Oh, yeah, didn't think about that. The IP Spoofing screen also uses the routing table to make its decisions. If it fits your network, you should also be able to avoid triggering the screen by having by ISP interfaces in the same zone, rather than disabling the screen altogether.
The random failure is unlikely to be related. Also, earlier you mentioned that adding an http test made things more stable compared to just ICMP -- the effect may have been achieved by simply having a second test -- all tests must fail in order for the probe to be considered failed as a whole and trigger your ip-monitoring policy. So, the more tests you have, the less chance of false positives.
Original Message:
Sent: 07-07-2025 17:33
From: TacticalDonut164
Subject: Odd behavior with RPM and IP monitoring
Took a closer look at the SPAN.
I saw ICMP responses.
And... these logs being spammed over and over again.
USER.ERR: Jul 7 15:52:45 LabBR RT_IDS: RT_SCREEN_IP: IP spoofing! source: 8.8.8.8, destination: 10.255.250.13, protocol-id: 1, zone name: Untrust, interface name: ge-0/0/5.501, action: drop
When I did 'delete security screen ids-option IDS-Untrust ip spoofing' this resolved the issue. This was probably also the cause of the probes randomly failing eventually.
Very frustrating that it was such a simple issue that I did not catch onto earlier.
Thanks for your help with this.
Original Message:
Sent: 07-07-2025 15:55
From: Nikolay Semov
Subject: Odd behavior with RPM and IP monitoring
Don't jump to conclusions about RPM traffic based on a manual ping. The ping command will use whatever route you have in the routing table. Specifying a source address does not change that behavior. And you can expect that to fail (as I mentioned before, using ISP-1 IP address over ISP-2 is supposed to fail most of the time).
The next-hop value you specify in the RPM probe is supposed to determine where the probe traffic will go instead of the routing table.
Since you have SPAN configured already, just look for the RPM probes rather than generating more traffic on top of that.
------------------------------
Nikolay Semov
Original Message:
Sent: 07-07-2025 15:41
From: TacticalDonut164
Subject: Odd behavior with RPM and IP monitoring
Unfortunately removing the destination-interface, this did not do it.
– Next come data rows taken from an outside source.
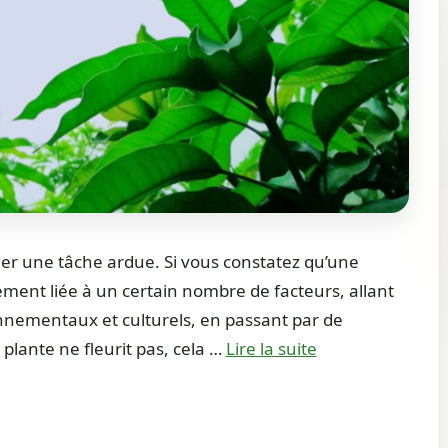
ler une tâche ardue. Si vous constatez qu’une
lement liée à un certain nombre de facteurs, allant
onnementaux et culturels, en passant par de
plante ne fleurit pas, cela …
Lire la suite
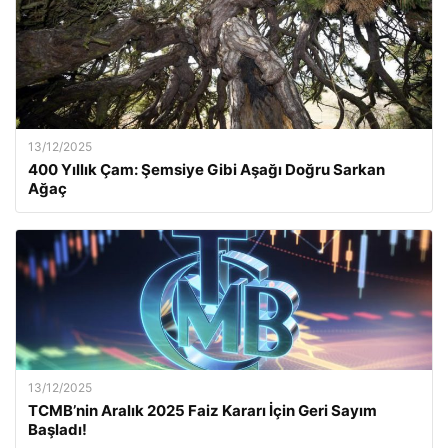
13/12/2025
400 Yıllık Çam: Şemsiye Gibi Aşağı Doğru Sarkan
Ağaç
13/12/2025
TCMB’nin Aralık 2025 Faiz Kararı İçin Geri Sayım
Başladı!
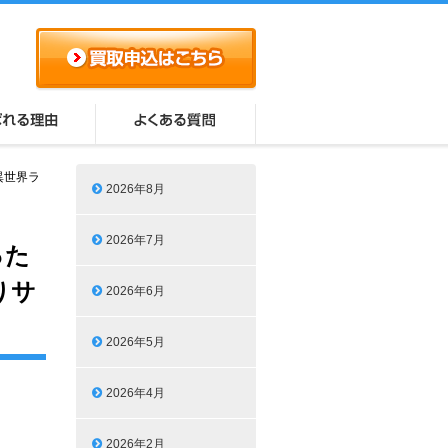
異世界ラ
2026年8月
2026年7月
った
りサ
2026年6月
2026年5月
2026年4月
2026年2月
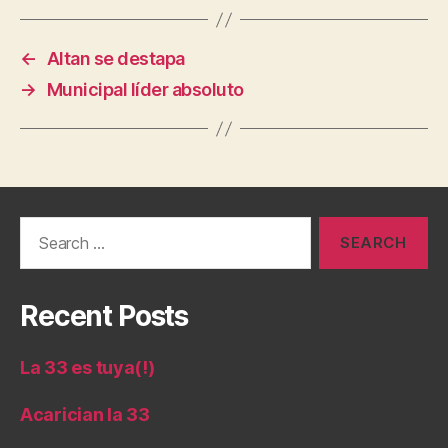
←
Altan se destapa
→
Municipal líder absoluto
Search
for:
Recent Posts
La 33 es tuya(!)
Acarician la 33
Still nothing helpful in the traces. But I know what the issue is now.
Even when I explicitly put source address, next hop, destination interface whatever, for some reason, it stubbornly sends packets out router 1. Consider this, where 551 is to router 1 and 501 is to the primary router 0:
LabBR> show arp interface ge-0/0/5.501 no-resolveMAC Address Address Interface Flags60:15:2b:cb:ef:30 10.255.250.14 ge-0/0/5.501 noneLabBR> show arp interface ge-0/0/5.551 no-resolveMAC Address Address Interface Flags34:e5:ec:48:12:30 10.255.250.18 ge-0/0/5.551 none
Then a SPAN on the switch reveals:
Ethernet II, Src: JuniperNetwo_c7:e5:cd (40:7f:5f:c7:e5:cd), Dst: PaloAltoNetw_48:12:30 (34:e5:ec:48:12:30)
This traffic was generated from "ping 8.8.8.8 source 10.255.250.13 rapid count 100".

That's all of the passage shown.